Travail socialisé et appropriation sociale

François Chesnais*

1.   Au moment d'examiner l'activité des sociétés transnationales (STN) et d'en apprécier le comportement en tant qu'investisseurs étrangers dans les pays en développement, il est utile de définir les prémisses de notre approche, de préciser au nom de quelle légitimité et dans quelles perspectives on estime parler. Ce n'est pas toujours fait explicitement, même si on peut souvent comprendre, implicitement, les postulats de certaines analyses.

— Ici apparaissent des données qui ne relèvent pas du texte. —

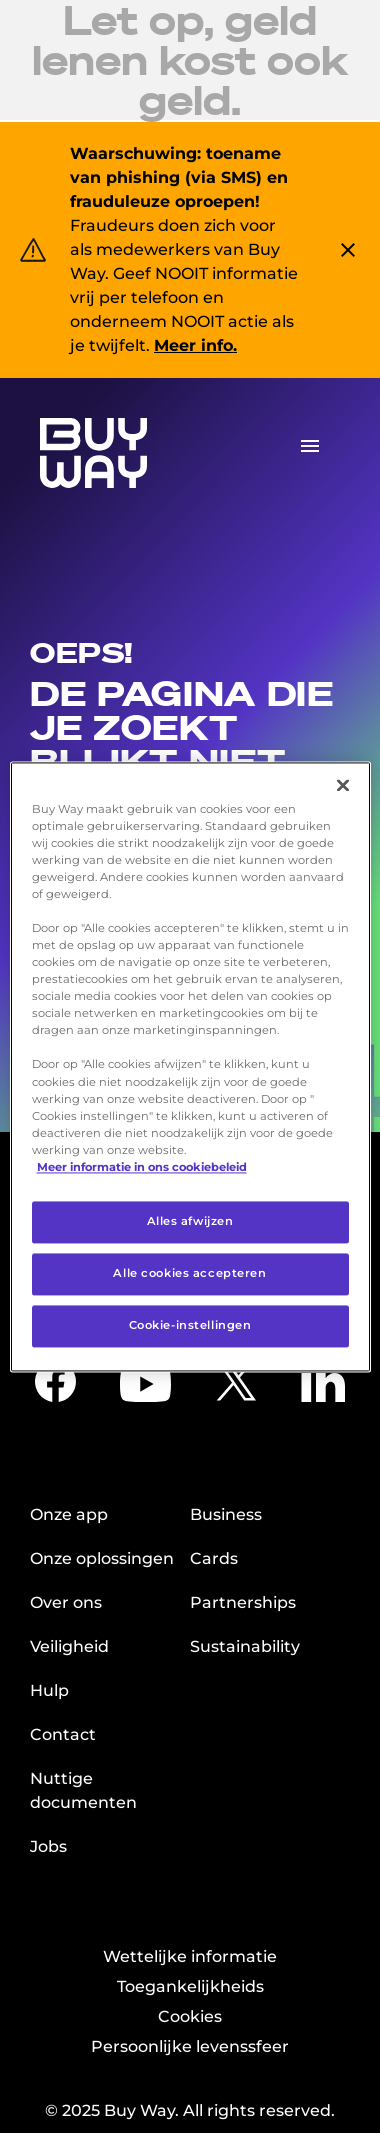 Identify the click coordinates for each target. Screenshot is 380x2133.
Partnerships (243, 1602)
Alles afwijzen (190, 1221)
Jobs (48, 1846)
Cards (214, 1558)
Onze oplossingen (102, 1558)
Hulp (49, 1690)
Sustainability (245, 1646)
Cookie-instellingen (190, 1325)
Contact (63, 1734)
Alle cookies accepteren (189, 1273)
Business (226, 1514)
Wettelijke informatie (190, 1956)
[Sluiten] (343, 785)
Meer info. (195, 345)
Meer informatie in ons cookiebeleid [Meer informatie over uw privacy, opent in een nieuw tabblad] (142, 1167)
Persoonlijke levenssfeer (190, 2046)
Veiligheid (69, 1646)
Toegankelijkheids (190, 1986)
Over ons (66, 1602)
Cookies (190, 2016)
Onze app (69, 1514) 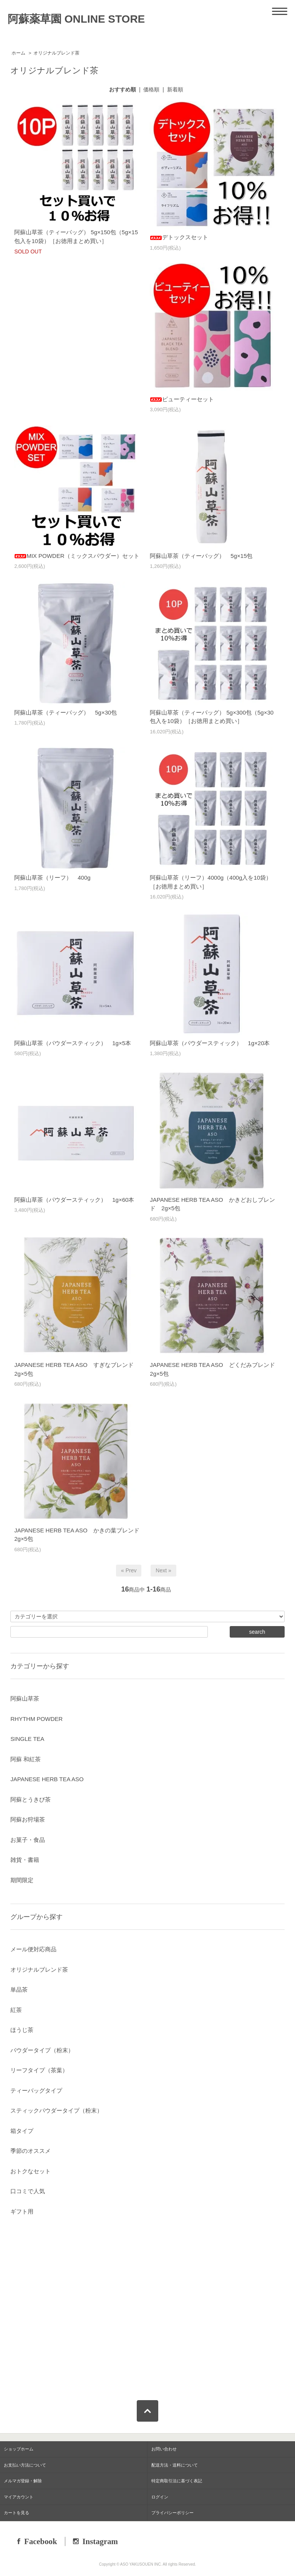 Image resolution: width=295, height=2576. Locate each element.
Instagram (100, 2541)
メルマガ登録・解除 (23, 2480)
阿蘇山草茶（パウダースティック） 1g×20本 (210, 1043)
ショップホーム (18, 2449)
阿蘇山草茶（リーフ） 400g (52, 877)
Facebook (40, 2541)
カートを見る (16, 2512)
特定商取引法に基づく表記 (176, 2480)
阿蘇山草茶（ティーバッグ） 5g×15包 (201, 556)
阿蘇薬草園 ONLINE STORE (76, 19)
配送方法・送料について (174, 2465)
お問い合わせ (164, 2449)
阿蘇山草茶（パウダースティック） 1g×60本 (74, 1199)
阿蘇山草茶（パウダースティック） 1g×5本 (72, 1043)
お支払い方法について (25, 2465)
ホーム (18, 53)
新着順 (175, 89)
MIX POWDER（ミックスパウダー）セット (76, 556)
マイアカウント (18, 2497)
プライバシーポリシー (172, 2512)
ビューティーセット (182, 399)
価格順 (151, 89)
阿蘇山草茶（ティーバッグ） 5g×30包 (65, 712)
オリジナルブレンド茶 (56, 53)
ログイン (159, 2497)
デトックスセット (179, 237)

Une STN, qui est un grand groupe industriel ou de services, enferme dans le cadre de la propriété privée - dont la forme est aujourd'hui essentiellement celle de titres négociés en Bourse - ou d'une propriété d'Etat (qui lui ressemble maintenant presque complètement) les résultats d'un travail socialisé, dont les caractéristiques supposeraient une appropriation sociale. En effet, toute STN est l'aboutissement d'une coopération vaste et complexe entre travailleurs / euses de différentes qualifications (depuis les chercheurs dans les laboratoires jusqu'aux opérateurs de base). Celle-ci s'organise au sein du groupe pris comme tel, aussi bien que dans les réseaux de firmes plus petites et d'institutions publiques dont les STN captent les connaissances (notamment technologiques) et incorporent les produits.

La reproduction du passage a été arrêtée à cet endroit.